“Unwritten Rules”
Wisdom for back-to-school success from MDTMT Jr. Leader + Asheville City Schools Student Academic Support Specialist, DeAngelo Collins
“All behavior is a form of communication,” says DeAngelo Collins when discussing one of his favorite subjects in the world - human behavior. And it’s his gifts for working with and (maybe equally as important) simply being with young people as they learn to understand and master their own behaviors, that makes DeAngelo uniquely impactful in his professional roles.
As a Student Academic Support Specialist with Asheville City Schools, DeAngelo likens himself to a bridge - a bridge with whom teachers, families and students can all be seen, heard and understood. “Good communication is the key,” he says. DeAngelo continues, “A lot of times in my conversations, when teachers, parents, guardians, and a student are at the table, I reflect on what the student has told me about what they’re experiencing, in school and out, and I try to be who I would have needed when I was that student.”
It wasn’t that long ago, afterall. DeAngelo graduated from Asheville High in 2018 and in the 5 years since, he’s transitioned from being a student enrolled in My Daddy Taught Me That (a youth development program for boys 12-18) to spearheading and leading My Daddy Taught Me That Jr., mentoring boys ages 5-11. DeAngelo says he was far from what anyone would’ve called the “ideal student” when he was in elementary school at Hall Fletcher or at Asheville Middle School. He shares, “I’ll be honest, I gave some of my teachers and the other students hell. I was off the chain. I was bored and I made it rough for a lot of people. That’s why I can’t get frustrated with the kids I work with now. I still see the effects of what my village did for me when I needed it. I personally understand what the village and Asheville City Schools can do. It’s why I love my jobs and my place in life right now.” Adding to the full circle of it all, DeAngelo began as a Support Specialist two years ago at Hall Fletcher, and this year he’ll be working with students at (wait for it…) Asheville Middle School.

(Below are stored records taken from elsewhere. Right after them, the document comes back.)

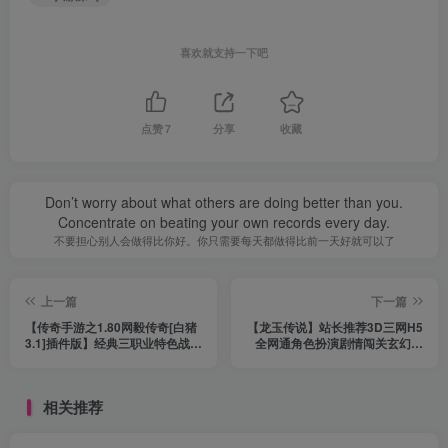
喜欢就支持一下吧
点赞
7
分享
收藏
Don’t worry about what others are doing better than you.
Concentrate on beating your own records every day.
不要担心别人会做得比你好。你只需要每天都做得比前一天好就可以了
上一篇
下一篇
【传奇手游之1.80网毅传奇[白猪
【龙玉传说】站长推荐3D三网H5
3.1]插件版】经典三职业特色战神
全网通角色扮演剧情闯关玄幻仙
引擎传奇手游-2024年1月13日最
侠手游2024年1月10日最新整理
新打包Win服务端源码视频架设教
Linux手工服务端视频架设教程
程--新版GM多功能网页授权物品
+完善多功能GM后台-CKD激活码
相关推荐
后台-GM直冲网页后台-安卓苹果
后台！
IOS双端版本！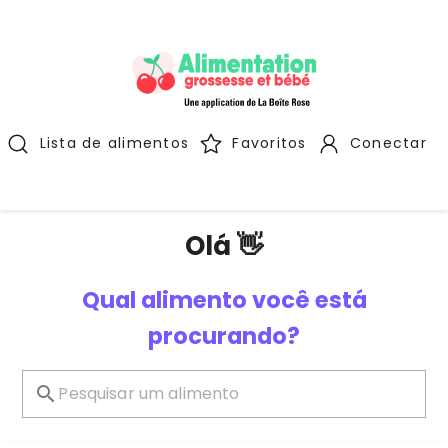
Lista de alimentos
Favoritos
Conectar
Olá 👋
Qual alimento você está
procurando?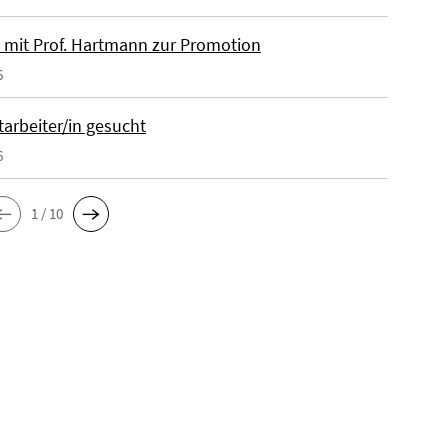
 mit Prof. Hartmann zur Promotion
6
tarbeiter/in gesucht
6
1 / 10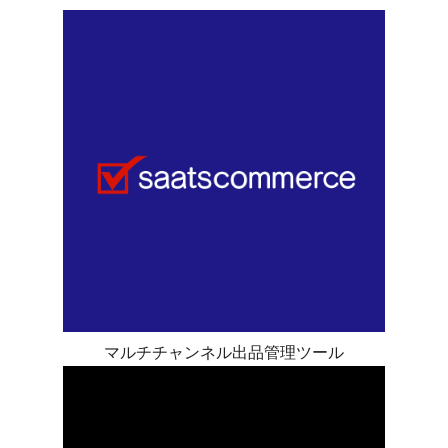
マルチチャンネル出品管理ツール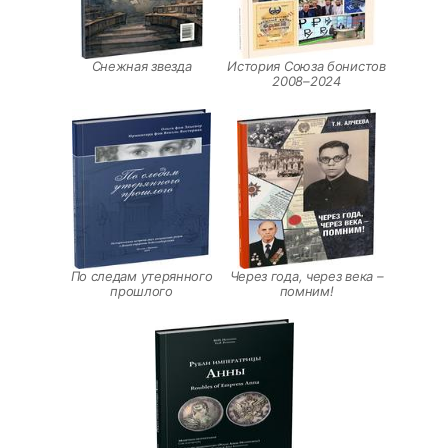
Снежная звезда
История Союза бонистов
2008–2024
По следам утерянного
Через года, через века –
прошлого
помним!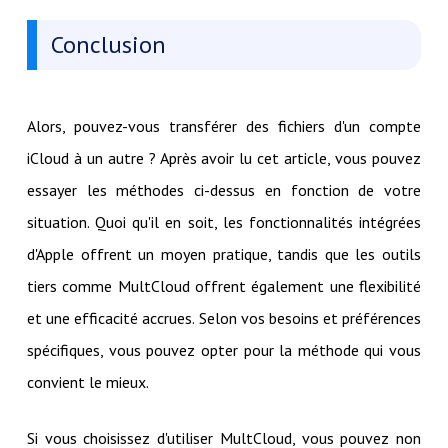
Conclusion
Alors, pouvez-vous transférer des fichiers d'un compte
iCloud à un autre ? Après avoir lu cet article, vous pouvez
essayer les méthodes ci-dessus en fonction de votre
situation. Quoi qu'il en soit, les fonctionnalités intégrées
d'Apple offrent un moyen pratique, tandis que les outils
tiers comme MultCloud offrent également une flexibilité
et une efficacité accrues. Selon vos besoins et préférences
spécifiques, vous pouvez opter pour la méthode qui vous
convient le mieux.
Si vous choisissez d'utiliser MultCloud, vous pouvez non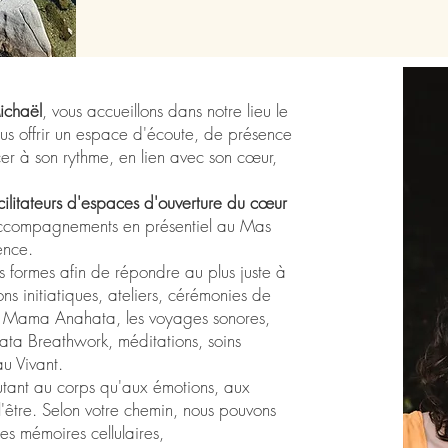
ichaël
, vous accueillons dans notre lieu le
s offrir un espace d'écoute, de présence
er à son rythme, en lien avec son cœur,
acilitateurs d'espaces d'ouverture du cœur
accompagnements en présentiel au Mas
ence.
formes afin de répondre au plus juste à
ns initiatiques, ateliers, cérémonies de
 Mama Anahata, les voyages sonores,
ata Breathwork, méditations, soins
u Vivant.
utant au corps qu'aux émotions, aux
l'être. Selon votre chemin, nous pouvons
s mémoires cellulaires,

As the clock winds down on summer and a new school year approaches, DeAngelo shares 8 ways we (the village!) can help our young people succeed in school and life:
1. Be Honest
“Students are usually so much more advanced than parents and adults think they are. They’re aware of so many things and know about the ways of the world. Kids just have so much more access to things, way more than their parents did, and already even more than I did. It all has changed so dramatically, so fast. Kids can spot BS better than anyone. They will know if you’re being honest.”
2. Be Humble
“Adults can get so locked into their opinions that whenever a kid brings something to the table, it really doesn’t get heard or respected. Try asking kids questions and keep a humble ear when listening. It can help make it a conversation instead of an argument.”
3. Be Upfront + Vulnerable
“Talk to the kids in your life about what’s going on in the world and in your world. Good things happen, bad things happen - that’s life. You're not going to be able to control or fully prepare them for everything they will have to deal with at school, but they’ll know they can have open, honest conversations with you if you lay the foundation.
4. Reach Out
“I respect how hard parents try to do everything themselves, but I think loosening that mindset could benefit them and kids. The schools, the family, the individual student - no one part has all the answers. Sharing a need and accepting support from organizations and schools - it’s not coming out of judgment, it’s just your village wanting to collaborate! My Mom reached out when I needed support and I think it helped save my life.”
5. Be Creative
“My office has boxing gloves, a punching bag and workout equipment… you never know what might come in handy with kids. If we need to burn off some energy before a student can focus on their math, I’m ready! There are times things have to be done a certain way and in a certain order, but when they don’t, I motivate the students in unique ways and it shows I care because I still hold them to a high academic standard while having fun.”
6. Take Care of Yourself
“Take off that parenting (or disciplinarian) hat sometimes, give yourself a break! Kids learn to respect their own needs and limits best from watching their family. I think of myself as like a battery. I try to look at my day ahead and judge how much energy I can put into each thing I want or need to do. I know I want to give whatever I do my best, and that means I can’t give 110% everywhere.”
7. Share the “unwritten rules”
“In my jobs, even though I’m only 23 years old, I see how social media and the screens have rapidly demoralized authenticity, morals, principles, accountability and things of that nature. I may not be teaching students one certain subject, but those basics - hard work and self-motivation - I call them the unwritten rules of society, there is a void there we can all help fill.”
8. Love and Enjoy!
“All these kids are flowers. They just need to be watered and nurtured and they’re going to bloom! Kids are all beyond amazing.”